Mr Cameron’s task is made all the more difficult because he has a tough act to follow. His main rival, Labour leader Ed Miliband, has supposedly had a great conference of his own this week and allegedly managed to fire up his troops. I say ‘supposedly’ and ‘allegedly’ because that is what British hacks have been reporting, even though the Labour conference was a total disaster and demonstrated with remarkable clarity that the party is not fit to be in politics. In fact, Soviet communists would have been very impressed by Ed’s performance. He managed to skip all the real issues and spoke about his ‘faith’, which was not of the religious kind but faith nevertheless and it was all about leaving the country that he has inherited a better place. This is so communist that if Ed moves anymore to the left, along with the other chancers and opportunists in his Politburo, they will all fall off the perch. But such is the mainstream media in Britain now that it can’t see the forest behind a tree and is mostly dominated by crazed leftie liberals who have no problems calling black white and vice versa if they feel like it.
Anyway, there he is: Mr Cameron and his closest advisers, burning the midnight oil, thinking of what to say to convince the British people that the Tories actually know what they are doing, even though everything actually points to the sad fact that they haven’t got a clue. Not to mention that the Tory front bench is not really Tory, if you take a closer look at them, and have managed to disappoint and even outrage most of the traditional Conservative supporters with their cheap stunts and gimmicks and politically correct causes and slogans. (I bet one pledge – to introduce gay marriage – has alienated about half of the Tory supporters.)

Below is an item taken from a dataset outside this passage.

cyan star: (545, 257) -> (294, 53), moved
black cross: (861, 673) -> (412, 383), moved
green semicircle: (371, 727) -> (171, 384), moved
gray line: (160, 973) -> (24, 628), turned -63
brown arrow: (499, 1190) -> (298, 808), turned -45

So what will Dave say to try to save his political bacon? Well, he will talk about the success of the Olympics a lot because he is under the impression that the nation is still excited about the government blowing something like 15 billion smackers on the useless Games. Cameron’s advisers actually believe that the ‘Olympic legacy’ that has evaporated as quickly as Dave’s conservatism after he’d entered 10 Downing Street is a vote winner. Just as they seem to be under the impression that Mr Cameron can get away with promising a referendum on Europe after 2015, even though he broke his promise from his previous election manifesto to hold a referendum on the Lisbon Treaty. No one is going to believe him any more on Europe. But he will talk about it anyway.

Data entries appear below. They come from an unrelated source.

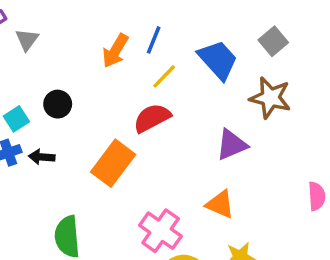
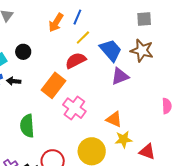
gray square: (273, 41) -> (144, 19), turned 35
blue trapezoid: (218, 60) -> (111, 50), moved
orange triangle: (220, 204) -> (114, 119), moved
pink cross: (161, 231) -> (74, 108), moved

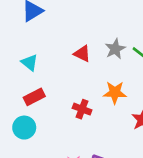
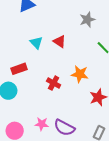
gray star: (115, 49) -> (87, 20), moved
cyan triangle: (29, 63) -> (36, 43), moved

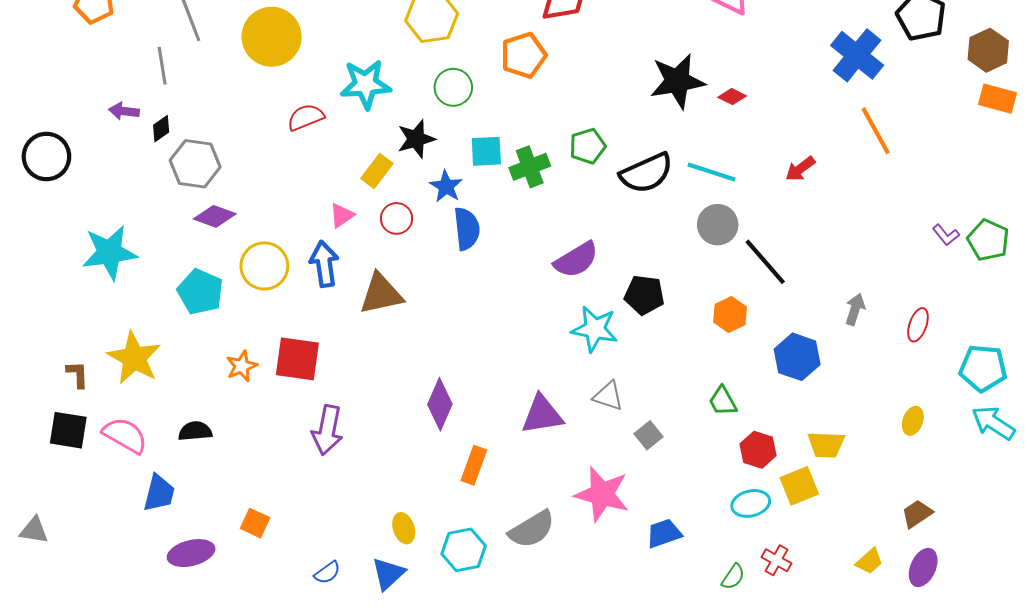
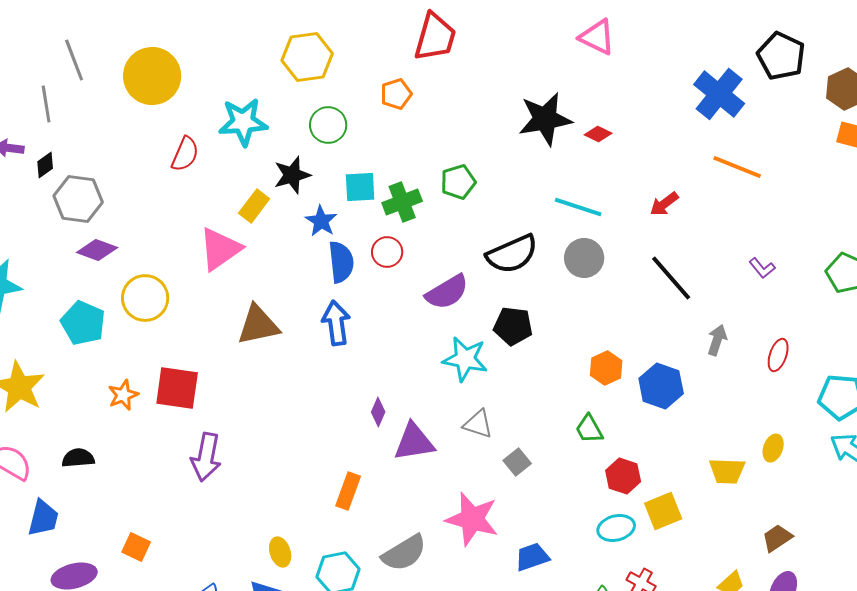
orange pentagon: (524, 55) -> (396, 94), size x0.7
red semicircle: (306, 117) -> (185, 154), turned 135
orange line: (876, 131) -> (737, 167), turned -39
black semicircle: (646, 173) -> (512, 254), moved
pink triangle: (342, 215) -> (220, 249), size x1.8
red circle: (397, 218) -> (387, 252), moved
purple L-shape: (946, 235) -> (762, 268), moved
black line: (765, 262) -> (671, 278), moved
blue arrow: (324, 264) -> (336, 323), moved
orange hexagon: (730, 314) -> (606, 368), moved
purple diamond: (440, 404) -> (378, 412), moved, size x0.6
yellow trapezoid: (826, 445) -> (727, 471), moved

The sinking economy is not a good subject for the Tory leader to dwell upon, considering that his Chancellor, George Osborne, really blew it with his supposed austerity that turned out to be an even bigger spending spree. But Dave can always claim that the green shoots of recovery are there, quoting the Economist that has spotted some of these shoots somewhere and even devoted a cover story to this elusive subject.

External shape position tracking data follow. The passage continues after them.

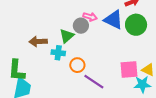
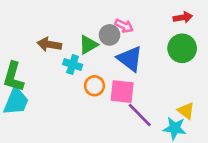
blue triangle: (113, 20) -> (130, 59), moved
pink square: (129, 70) -> (122, 92), moved
purple line: (94, 82) -> (140, 115), moved

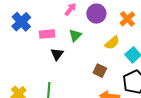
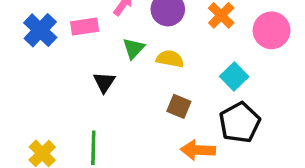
pink rectangle: (47, 34) -> (85, 27), moved
yellow semicircle: (112, 43) -> (170, 59), moved, turned -126

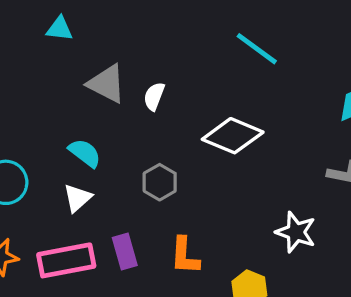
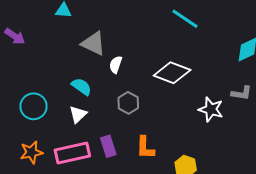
white semicircle: (154, 96) -> (116, 65), moved
white star: (296, 232) -> (211, 109), moved

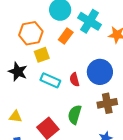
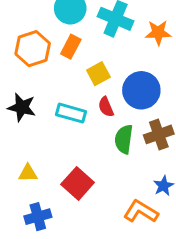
orange rectangle: (66, 36) -> (71, 47), moved
yellow square: (42, 55) -> (98, 74), moved
green semicircle: (75, 115) -> (124, 139), moved

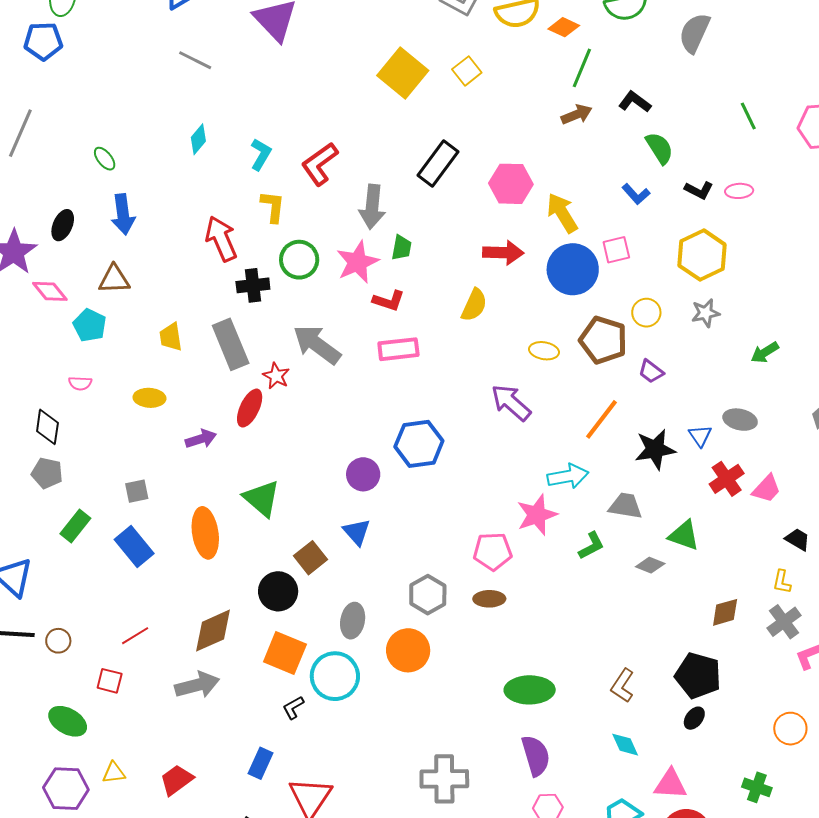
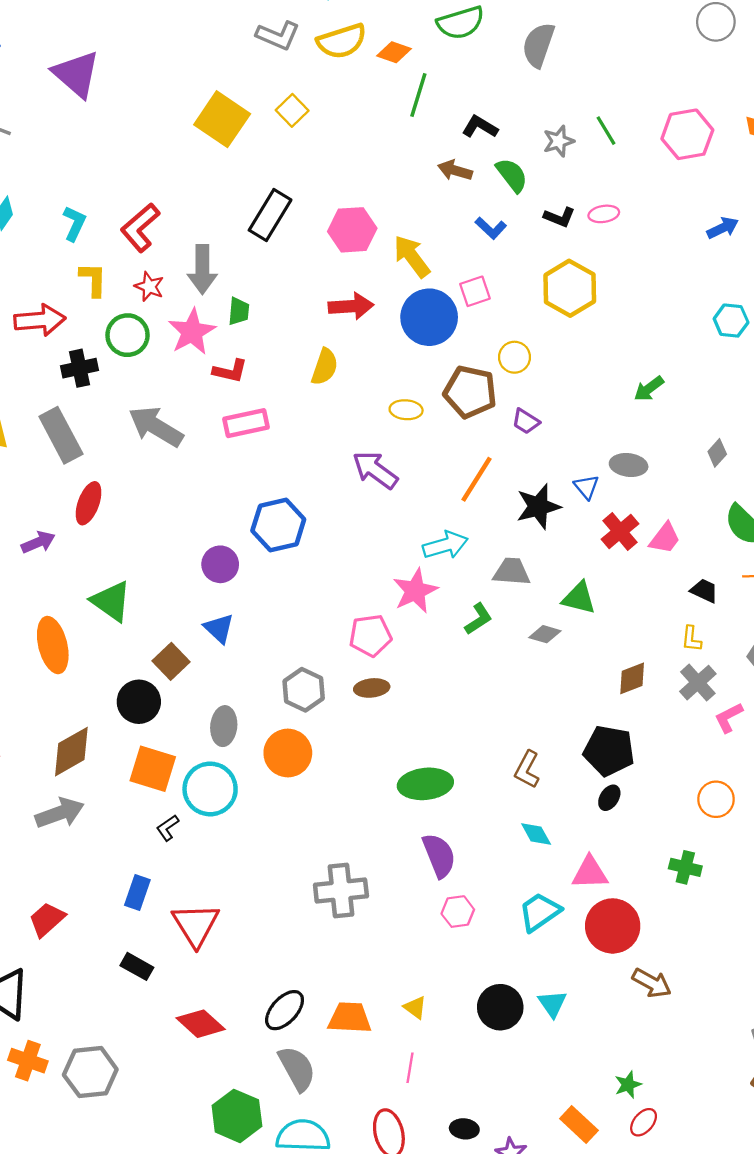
brown arrow: (577, 114) -> (455, 170), moved, turned -136
red arrow: (221, 239) -> (40, 320), turned 114
gray star: (706, 313) -> (559, 141), moved
red star: (276, 376) -> (149, 287), moved

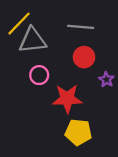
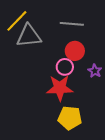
pink circle: (39, 75) -> (65, 67), moved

Gay marriage? Yep, Dave’s a sucker for it and will mention it as one of his priorities. He is under the impression that the ‘modern’ Tory party is all for gay marriage. If he continues like that he might soon find out that he will have no more grassroot members left, apart from the front bench, supporting him. Still, he is bound to risk it to get some good headlines.
Syria is bound to be mentioned as well, with Mr Cameron still believing that his tough stance on saving the Syrian people, just as it happened with the Libyan people before that, would give him some political points. Even though it would be difficult to find any people in Britain who are keen to see British troops getting involved in Syria.
Any way you look at it, it’s a tough time for Dave. But he has only himself to blame. You can’t really call yourself an heir to Tony Blair while running the Conservative party. Stepping down would be a more honest approach, but that’s not what Mr Cameron is all about. He’s a fighter and will fight until he’s carried out of Number 10. Just as it happened to his idol Tony.